EN EL CENTENARIO DEL NACIMIENTO DE ANDRÉ FROSSARD
El 14 de enero de 1915 nacía en
Francia André Frossard, una personalidad intelectual brillante. Al celebrarse
el centenario de su nacimiento y ante los execrables hechos ocurridos en París,
es interesante leer algunos apuntes de la vida de este hombre, ateo militante y
comunista, donde relata su conversión al catolicismo. Escribió muchos libros de
inspiración religiosa. Periodista, académico, conferencista y amigo personal de
san Juan Pablo II.
"...la libertad es Dios, es Él quien da la
libertad, es Él quien nos libera de todas las ataduras de la vida y del mundo,
es Dios quien libera del pecado que es una especie de peso suplementario que
nos aleja de Él (...). La libertad es Él, todas las otras son ilusiones que al
fin resultan ser sólo prisiones. No es en la afirmación de uno mismo que se
encuentra la libertad, sino en la negación del yo. (...) Y a ese pobre ser
humano que creyó haberse liberado para siempre de la tutela de la moral y de la
religión, lo vimos lanzarse a la adoración de sombríos homólogos, en la
idolatría de ideologías feroces, que por primera vez en la historia de la
humanidad instituirían el odio como principio constitucional de las sociedades:
el odio racial y el odio de clases"
(Conferencia de André Frossard
en el Salón de Honor de la Universidad Católica,
Santiago, Chile,
4.XI,1987)
Breve apunte biográfico de ANDRÉ FROSSARD
DE ATEO MILITANTE A CATÓLICO MILITANTE: “Dios
existe, Él me encontró”
André Frossard nació en Francia
en 1915. Su padre, Ludovic-Oscar Frossard, fue diputado y ministro durante
la III República y primer secretario general del Partido Comunista Francés,
Frossard fue educado en un ateísmo total. Encontró la Fe a los veinte años, de
un modo sorprendente, en una capilla del Barrio Latino de París en la rue Ulm, en la que entró ateo y
salió minutos más tarde "católico, apostólico y romano".
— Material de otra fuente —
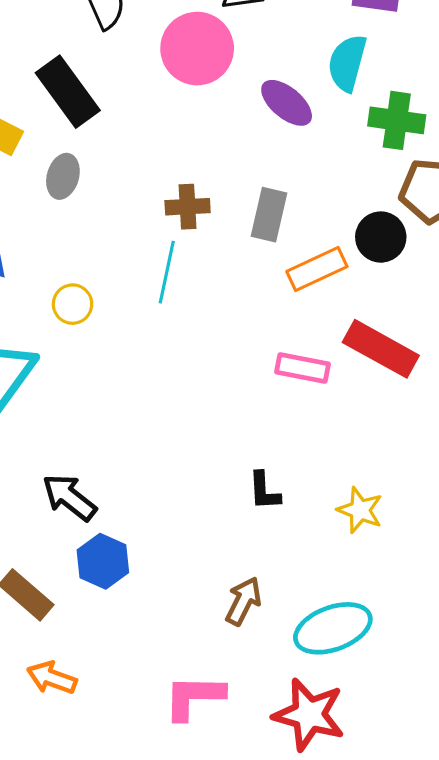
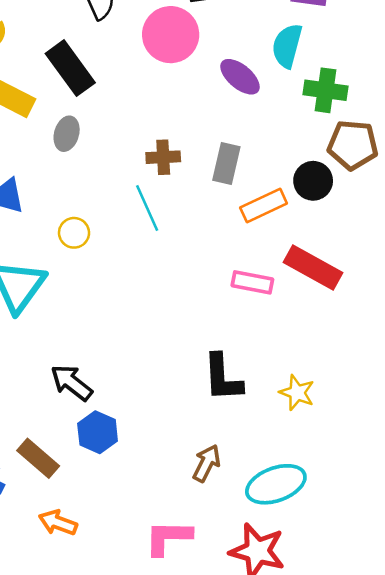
cyan line: (167, 272) -> (147, 208), turned -36
black L-shape: (264, 491) -> (223, 378), size x1.6

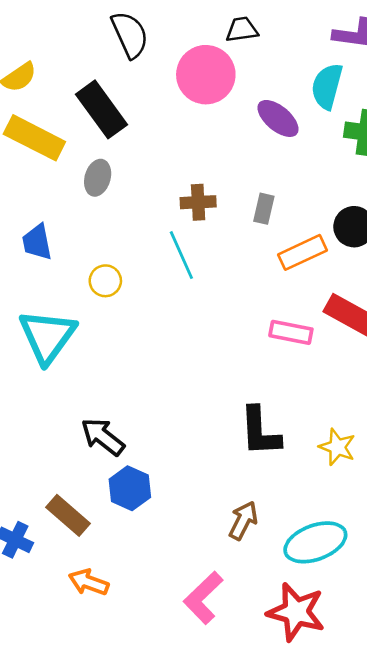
gray rectangle: (226, 163) -> (264, 209), size x0.7
pink L-shape: (168, 538) -> (203, 598), turned -45

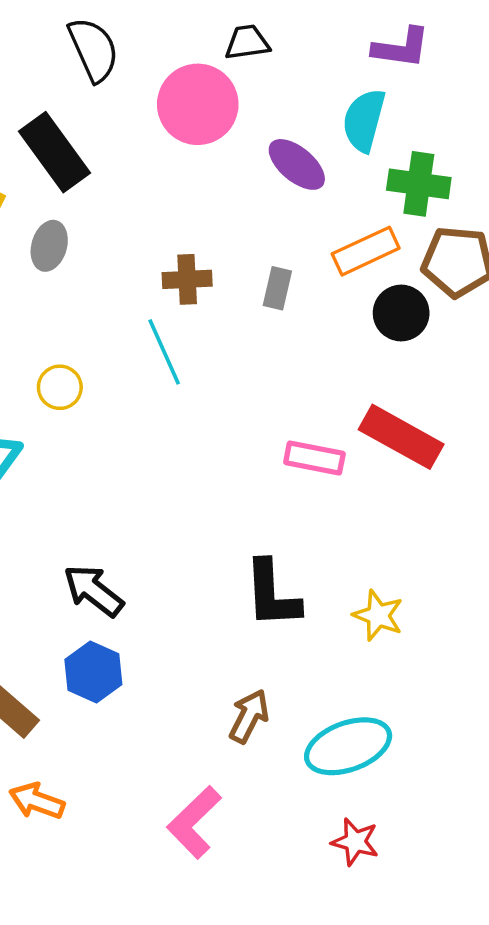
orange rectangle: (302, 252) -> (366, 251), moved
black arrow: (103, 437) -> (93, 591), moved
red star: (296, 612) -> (355, 842), moved, size x0.6

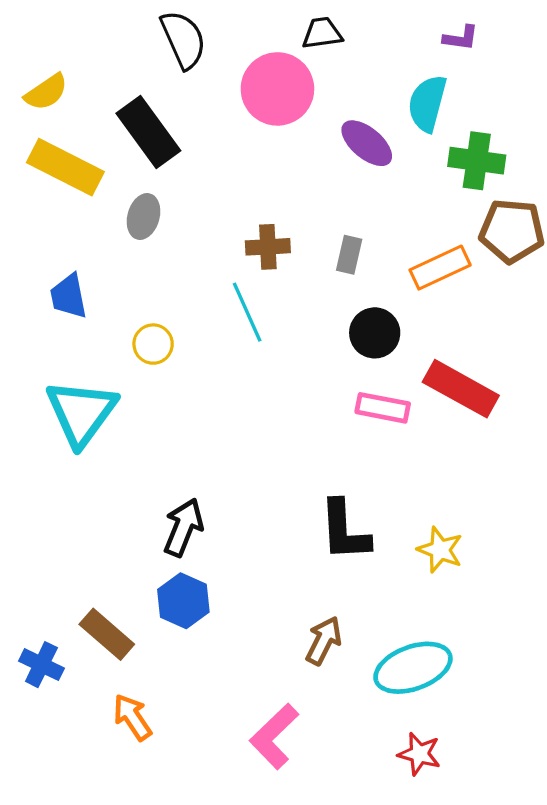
purple L-shape: (401, 48) -> (461, 38), size x0.7
orange rectangle: (366, 251) -> (440, 268), moved
black circle: (401, 313) -> (375, 333), moved
black arrow: (93, 591) -> (183, 527), turned 74
orange arrow: (37, 801) -> (132, 717), turned 36

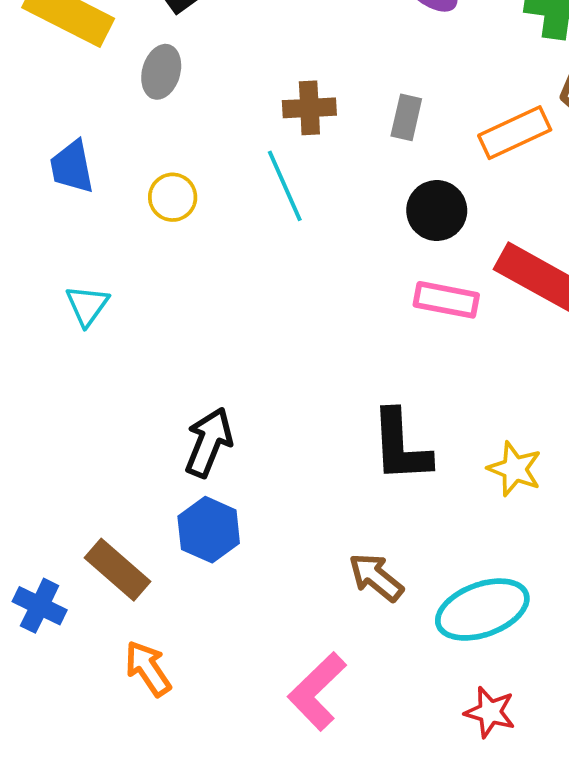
yellow circle: (153, 344) -> (173, 197), moved
cyan triangle: (81, 413) -> (87, 306), size x0.5
brown arrow: (324, 641) -> (376, 577), turned -78

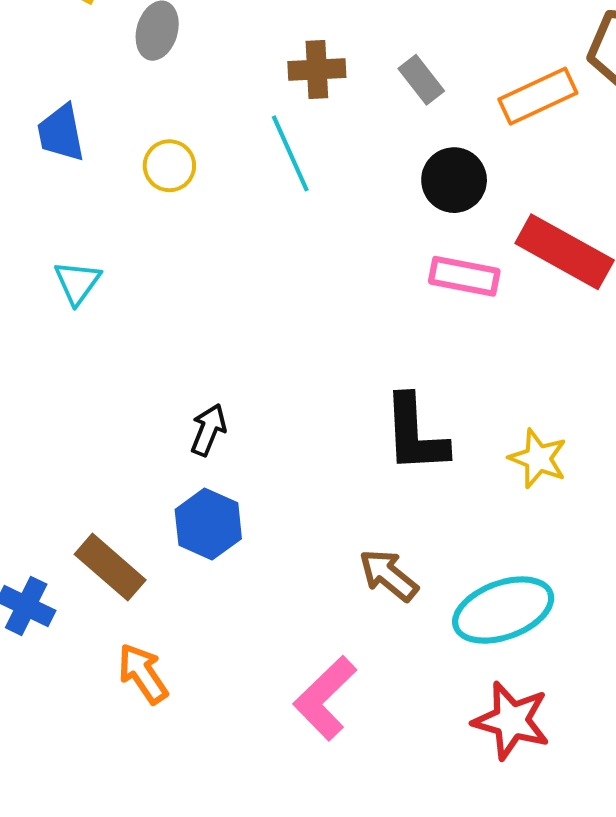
gray rectangle: (406, 117) -> (421, 80), turned -51
black arrow: (209, 442) -> (208, 430), size x0.7
red star: (490, 712) -> (511, 721), size x1.4

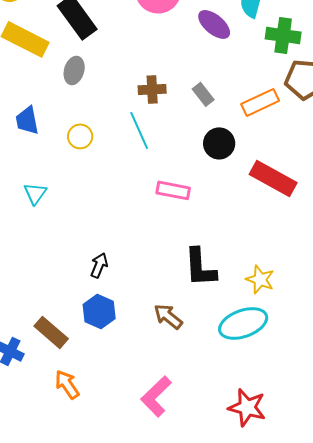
pink rectangle: (464, 276) -> (173, 190), moved
brown arrow: (389, 575) -> (168, 316), moved
cyan ellipse: (503, 610) -> (243, 323), moved

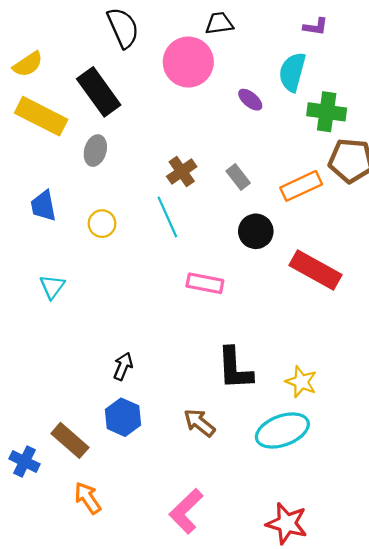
purple ellipse: (214, 24) -> (250, 100), size x0.7
brown cross: (152, 89) -> (182, 172), turned -32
El ateísmo en André Frossard y
su posterior y repentina conversión se entienden un poco más contemplando su propia
familia, como nos lo cuenta él mismo: "Éramos ateos perfectos, de esos que
ni se preguntan por su ateísmo. Los últimos militantes anticlericales que
todavía predicaban contra la religión en las reuniones públicas nos parecían
patéticos y un poco ridículos, exactamente igual que lo serían unos
historiadores esforzándose por refutar la fábula de Caperucita roja. Su celo no
hacía más que prolongar en vano un debate cerrado mucho tiempo atrás por la
razón. Pues el ateísmo perfecto no era ya el que negaba la existencia de Dios,
sino aquel que ni siquiera se planteaba el problema. (...)
Dios no existía. Su imagen o
las que evocan su existencia no figuraban en parte alguna de nuestra casa.
Nadie nos hablaba de Él. (...) No había Dios. El cielo estaba vacío; la tierra
era una combinación de elementos químicos reunidos en formas caprichosas por el
juego de las atracciones y de las repulsiones naturales. Pronto nos entregaría
sus últimos secretos, entre los que no había en absoluto Dios.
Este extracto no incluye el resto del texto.